An interesting piece in BD this week by Owen Hatherley in their ‘Opinion’ slot, touching on the special/normal issue that I’ve come back to repeatedly on Ruralise (start here if you’re interested). ‘Every generation’ Hatherley notes ‘ manages to get very angry about its own standard of not-very-goodness’, citing the scorn heaped upon house-builders’ ‘bypass-Tudor’ by critics in the 30s and mass-produced system-built flats in the 60s.
The main focus of Hatherley’s own scorn in the article is the nineties and noughties’ ‘fifth-rate blocks of flats’ dressed up in ‘slatted wood and bar-code facades…each thinking of itself as a little icon’. Why couldn’t we emulate the elegant ‘mediocrity’ of the Georgian and Victorian terraces of north London asks Hatherley – ‘coherent mediocrity, well-proportioned mediocrity…mediocrity with nice high windows’.
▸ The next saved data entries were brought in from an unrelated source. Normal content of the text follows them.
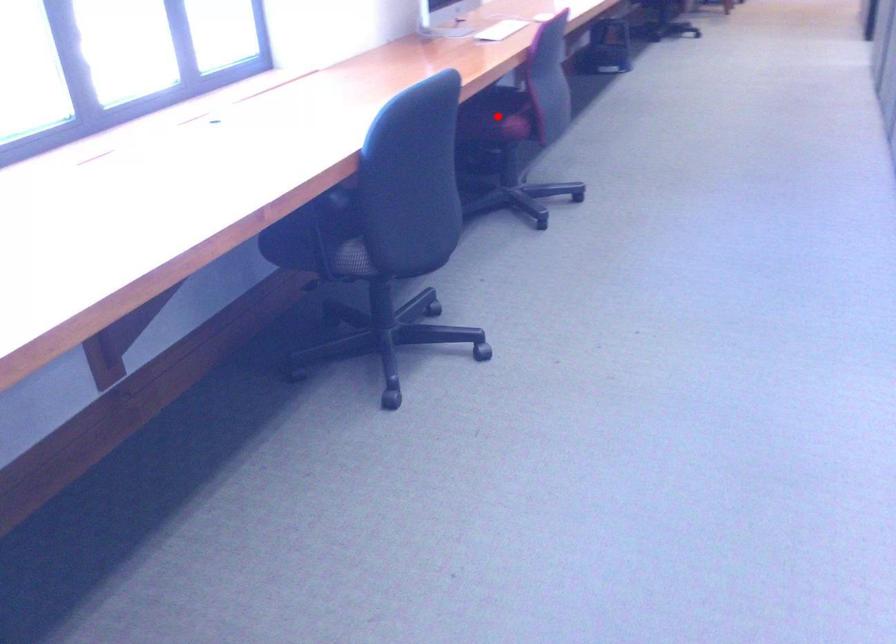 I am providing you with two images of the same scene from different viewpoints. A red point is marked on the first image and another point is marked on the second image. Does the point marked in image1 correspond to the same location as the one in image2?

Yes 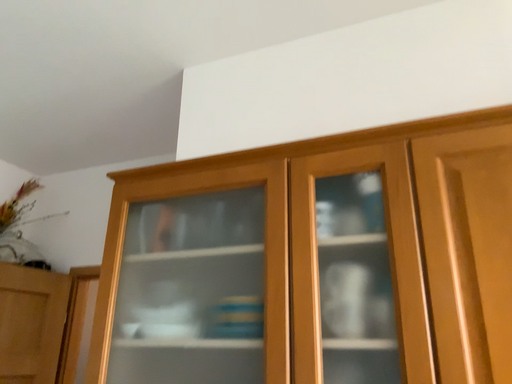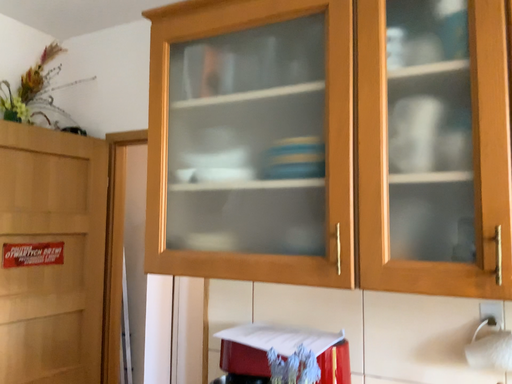 Question: Which way did the camera rotate in the video?

Choices:
 (A) rotated downward
 (B) rotated upward

Answer: (A)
‘Cities are defined by how good their boring buildings are, how interesting their standard of mediocrity’, he concludes.
I’m not sure I like the choice of the word ‘mediocrity’ – it seems so judgemental; but substitute ‘normal’ for mediocre, and perhaps think of ‘Barratt houses’ in place of Hatherley’s wanna-be-iconic apartment buildings and it’s a very Ruralise sentiment.
PS: Hatherley’s piece reminded me of one by Ed Hollis in the same BD slot on 17th June. I wrote about that here.